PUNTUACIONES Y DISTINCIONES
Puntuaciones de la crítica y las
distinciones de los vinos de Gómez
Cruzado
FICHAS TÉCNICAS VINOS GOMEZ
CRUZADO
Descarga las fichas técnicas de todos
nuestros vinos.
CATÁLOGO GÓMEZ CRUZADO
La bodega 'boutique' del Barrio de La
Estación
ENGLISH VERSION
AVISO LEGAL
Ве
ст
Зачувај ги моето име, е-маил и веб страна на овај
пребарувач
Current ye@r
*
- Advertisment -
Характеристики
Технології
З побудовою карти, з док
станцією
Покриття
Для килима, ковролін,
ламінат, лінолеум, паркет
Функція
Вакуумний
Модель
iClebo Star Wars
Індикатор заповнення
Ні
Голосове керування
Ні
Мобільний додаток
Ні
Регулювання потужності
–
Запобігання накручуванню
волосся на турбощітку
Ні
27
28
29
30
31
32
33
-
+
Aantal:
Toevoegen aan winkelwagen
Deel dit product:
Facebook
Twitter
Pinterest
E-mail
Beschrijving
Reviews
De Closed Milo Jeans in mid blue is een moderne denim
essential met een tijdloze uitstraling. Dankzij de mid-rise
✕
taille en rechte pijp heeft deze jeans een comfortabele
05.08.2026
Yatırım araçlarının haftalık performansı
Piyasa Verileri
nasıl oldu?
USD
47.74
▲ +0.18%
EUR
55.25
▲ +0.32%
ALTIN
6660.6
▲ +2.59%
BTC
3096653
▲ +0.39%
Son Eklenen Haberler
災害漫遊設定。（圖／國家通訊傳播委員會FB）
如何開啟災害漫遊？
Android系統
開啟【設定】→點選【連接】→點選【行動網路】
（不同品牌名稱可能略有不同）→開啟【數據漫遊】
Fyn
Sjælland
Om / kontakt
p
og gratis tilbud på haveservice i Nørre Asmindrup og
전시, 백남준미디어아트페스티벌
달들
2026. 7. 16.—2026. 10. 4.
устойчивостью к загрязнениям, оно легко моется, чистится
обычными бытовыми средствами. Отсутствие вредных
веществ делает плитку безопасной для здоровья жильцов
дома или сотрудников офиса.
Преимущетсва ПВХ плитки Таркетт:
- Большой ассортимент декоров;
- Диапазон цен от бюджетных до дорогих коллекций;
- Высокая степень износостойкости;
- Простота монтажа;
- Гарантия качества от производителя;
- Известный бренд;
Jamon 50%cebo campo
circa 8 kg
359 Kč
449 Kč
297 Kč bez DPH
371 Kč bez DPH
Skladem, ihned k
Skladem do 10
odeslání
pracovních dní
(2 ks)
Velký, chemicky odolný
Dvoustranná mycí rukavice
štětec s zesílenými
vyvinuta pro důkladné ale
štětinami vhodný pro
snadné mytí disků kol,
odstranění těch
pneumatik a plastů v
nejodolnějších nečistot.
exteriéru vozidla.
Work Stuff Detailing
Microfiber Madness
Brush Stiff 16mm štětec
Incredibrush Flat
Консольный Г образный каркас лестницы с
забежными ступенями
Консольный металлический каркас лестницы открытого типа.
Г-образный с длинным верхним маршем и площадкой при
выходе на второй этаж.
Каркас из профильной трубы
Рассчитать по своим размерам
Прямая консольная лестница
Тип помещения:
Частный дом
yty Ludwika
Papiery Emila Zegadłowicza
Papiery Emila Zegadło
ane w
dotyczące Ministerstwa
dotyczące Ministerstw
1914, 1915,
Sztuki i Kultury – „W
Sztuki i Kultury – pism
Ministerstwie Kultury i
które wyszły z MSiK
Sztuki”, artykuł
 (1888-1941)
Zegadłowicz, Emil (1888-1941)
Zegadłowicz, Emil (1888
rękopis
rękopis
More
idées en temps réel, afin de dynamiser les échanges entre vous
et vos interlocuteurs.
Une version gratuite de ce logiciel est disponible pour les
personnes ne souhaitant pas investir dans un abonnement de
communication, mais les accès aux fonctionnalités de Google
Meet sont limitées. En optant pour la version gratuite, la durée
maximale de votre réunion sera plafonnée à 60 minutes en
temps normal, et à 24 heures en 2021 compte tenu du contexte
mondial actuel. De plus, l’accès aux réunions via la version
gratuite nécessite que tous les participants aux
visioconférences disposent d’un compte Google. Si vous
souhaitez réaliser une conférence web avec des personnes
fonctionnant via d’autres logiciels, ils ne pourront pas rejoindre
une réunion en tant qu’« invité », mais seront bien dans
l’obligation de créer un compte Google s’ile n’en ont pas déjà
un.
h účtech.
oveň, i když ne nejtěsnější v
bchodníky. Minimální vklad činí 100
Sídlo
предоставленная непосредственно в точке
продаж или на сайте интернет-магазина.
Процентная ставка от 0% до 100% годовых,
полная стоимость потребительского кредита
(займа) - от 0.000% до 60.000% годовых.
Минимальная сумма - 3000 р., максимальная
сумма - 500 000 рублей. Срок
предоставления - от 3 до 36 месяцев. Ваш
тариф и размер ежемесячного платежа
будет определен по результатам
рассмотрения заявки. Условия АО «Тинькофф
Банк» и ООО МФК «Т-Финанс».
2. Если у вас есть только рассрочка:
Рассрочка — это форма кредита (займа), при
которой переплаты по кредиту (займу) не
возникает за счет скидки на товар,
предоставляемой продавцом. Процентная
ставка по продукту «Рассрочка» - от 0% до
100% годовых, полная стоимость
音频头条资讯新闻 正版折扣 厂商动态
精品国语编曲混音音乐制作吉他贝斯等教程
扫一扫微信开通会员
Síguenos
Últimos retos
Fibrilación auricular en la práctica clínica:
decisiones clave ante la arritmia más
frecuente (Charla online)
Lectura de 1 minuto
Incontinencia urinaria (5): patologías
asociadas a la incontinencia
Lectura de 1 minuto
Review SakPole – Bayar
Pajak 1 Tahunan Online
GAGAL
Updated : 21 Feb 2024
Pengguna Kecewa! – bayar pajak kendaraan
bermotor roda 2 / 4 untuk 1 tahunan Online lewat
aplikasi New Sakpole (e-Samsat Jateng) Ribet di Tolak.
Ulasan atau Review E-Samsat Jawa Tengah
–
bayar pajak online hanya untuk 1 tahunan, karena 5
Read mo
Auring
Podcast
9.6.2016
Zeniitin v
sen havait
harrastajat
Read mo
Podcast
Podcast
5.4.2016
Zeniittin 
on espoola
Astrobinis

TASK GOAL
Transcribe each record above exactly. Skip none.

RESULT OF THIS TASK
PUNTUACIONES Y DISTINCIONES
Puntuaciones de la crítica y las
distinciones de los vinos de Gómez
Cruzado
FICHAS TÉCNICAS VINOS GOMEZ
CRUZADO
Descarga las fichas técnicas de todos
nuestros vinos.
CATÁLOGO GÓMEZ CRUZADO
La bodega 'boutique' del Barrio de La
Estación
ENGLISH VERSION
AVISO LEGAL
Ве
ст
Зачувај ги моето име, е-маил и веб страна на овај
пребарувач
Current ye@r
*
- Advertisment -
Характеристики
Технології
З побудовою карти, з док
станцією
Покриття
Для килима, ковролін,
ламінат, лінолеум, паркет
Функція
Вакуумний
Модель
iClebo Star Wars
Індикатор заповнення
Ні
Голосове керування
Ні
Мобільний додаток
Ні
Регулювання потужності
–
Запобігання накручуванню
волосся на турбощітку
Ні
27
28
29
30
31
32
33
-
+
Aantal:
Toevoegen aan winkelwagen
Deel dit product:
Facebook
Twitter
Pinterest
E-mail
Beschrijving
Reviews
De Closed Milo Jeans in mid blue is een moderne denim
essential met een tijdloze uitstraling. Dankzij de mid-rise
✕
taille en rechte pijp heeft deze jeans een comfortabele
05.08.2026
Yatırım araçlarının haftalık performansı
Piyasa Verileri
nasıl oldu?
USD
47.74
▲ +0.18%
EUR
55.25
▲ +0.32%
ALTIN
6660.6
▲ +2.59%
BTC
3096653
▲ +0.39%
Son Eklenen Haberler
災害漫遊設定。（圖／國家通訊傳播委員會FB）
如何開啟災害漫遊？
Android系統
開啟【設定】→點選【連接】→點選【行動網路】
（不同品牌名稱可能略有不同）→開啟【數據漫遊】
Fyn
Sjælland
Om / kontakt
p
og gratis tilbud på haveservice i Nørre Asmindrup og
전시, 백남준미디어아트페스티벌
달들
2026. 7. 16.—2026. 10. 4.
устойчивостью к загрязнениям, оно легко моется, чистится
обычными бытовыми средствами. Отсутствие вредных
веществ делает плитку безопасной для здоровья жильцов
дома или сотрудников офиса.
Преимущетсва ПВХ плитки Таркетт:
- Большой ассортимент декоров;
- Диапазон цен от бюджетных до дорогих коллекций;
- Высокая степень износостойкости;
- Простота монтажа;
- Гарантия качества от производителя;
- Известный бренд;
Jamon 50%cebo campo
circa 8 kg
359 Kč
449 Kč
297 Kč bez DPH
371 Kč bez DPH
Skladem, ihned k
Skladem do 10
odeslání
pracovních dní
(2 ks)
Velký, chemicky odolný
Dvoustranná mycí rukavice
štětec s zesílenými
vyvinuta pro důkladné ale
štětinami vhodný pro
snadné mytí disků kol,
odstranění těch
pneumatik a plastů v
nejodolnějších nečistot.
exteriéru vozidla.
Work Stuff Detailing
Microfiber Madness
Brush Stiff 16mm štětec
Incredibrush Flat
Консольный Г образный каркас лестницы с
забежными ступенями
Консольный металлический каркас лестницы открытого типа.
Г-образный с длинным верхним маршем и площадкой при
выходе на второй этаж.
Каркас из профильной трубы
Рассчитать по своим размерам
Прямая консольная лестница
Тип помещения:
Частный дом
yty Ludwika
Papiery Emila Zegadłowicza
Papiery Emila Zegadło
ane w
dotyczące Ministerstwa
dotyczące Ministerstw
1914, 1915,
Sztuki i Kultury – „W
Sztuki i Kultury – pism
Ministerstwie Kultury i
które wyszły z MSiK
Sztuki”, artykuł
 (1888-1941)
Zegadłowicz, Emil (1888-1941)
Zegadłowicz, Emil (1888
rękopis
rękopis
More
idées en temps réel, afin de dynamiser les échanges entre vous
et vos interlocuteurs.
Une version gratuite de ce logiciel est disponible pour les
personnes ne souhaitant pas investir dans un abonnement de
communication, mais les accès aux fonctionnalités de Google
Meet sont limitées. En optant pour la version gratuite, la durée
maximale de votre réunion sera plafonnée à 60 minutes en
temps normal, et à 24 heures en 2021 compte tenu du contexte
mondial actuel. De plus, l’accès aux réunions via la version
gratuite nécessite que tous les participants aux
visioconférences disposent d’un compte Google. Si vous
souhaitez réaliser une conférence web avec des personnes
fonctionnant via d’autres logiciels, ils ne pourront pas rejoindre
une réunion en tant qu’« invité », mais seront bien dans
l’obligation de créer un compte Google s’ile n’en ont pas déjà
un.
h účtech.
oveň, i když ne nejtěsnější v
bchodníky. Minimální vklad činí 100
Sídlo
предоставленная непосредственно в точке
продаж или на сайте интернет-магазина.
Процентная ставка от 0% до 100% годовых,
полная стоимость потребительского кредита
(займа) - от 0.000% до 60.000% годовых.
Минимальная сумма - 3000 р., максимальная
сумма - 500 000 рублей. Срок
предоставления - от 3 до 36 месяцев. Ваш
тариф и размер ежемесячного платежа
будет определен по результатам
рассмотрения заявки. Условия АО «Тинькофф
Банк» и ООО МФК «Т-Финанс».
2. Если у вас есть только рассрочка:
Рассрочка — это форма кредита (займа), при
которой переплаты по кредиту (займу) не
возникает за счет скидки на товар,
предоставляемой продавцом. Процентная
ставка по продукту «Рассрочка» - от 0% до
100% годовых, полная стоимость
音频头条资讯新闻 正版折扣 厂商动态
精品国语编曲混音音乐制作吉他贝斯等教程
扫一扫微信开通会员
Síguenos
Últimos retos
Fibrilación auricular en la práctica clínica:
decisiones clave ante la arritmia más
frecuente (Charla online)
Lectura de 1 minuto
Incontinencia urinaria (5): patologías
asociadas a la incontinencia
Lectura de 1 minuto
Review SakPole – Bayar
Pajak 1 Tahunan Online
GAGAL
Updated : 21 Feb 2024
Pengguna Kecewa! – bayar pajak kendaraan
bermotor roda 2 / 4 untuk 1 tahunan Online lewat
aplikasi New Sakpole (e-Samsat Jateng) Ribet di Tolak.
Ulasan atau Review E-Samsat Jawa Tengah
–
bayar pajak online hanya untuk 1 tahunan, karena 5
Read mo
Auring
Podcast
9.6.2016
Zeniitin v
sen havait
harrastajat
Read mo
Podcast
Podcast
5.4.2016
Zeniittin 
on espoola
Astrobinis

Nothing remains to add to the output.